Task requirements: Print the data exactly. Pictures stay out.

Collected data:
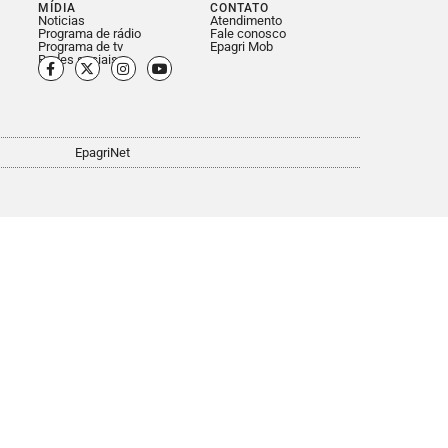
MÍDIA
CONTATO
Noticias
Atendimento
Programa de rádio
Fale conosco
Programa de tv
Epagri Mob
Redes sociais
EpagriNet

Written reply:
MÍDIA
CONTATO
Noticias
Atendimento
Programa de rádio
Fale conosco
Programa de tv
Epagri Mob
Redes sociais
EpagriNet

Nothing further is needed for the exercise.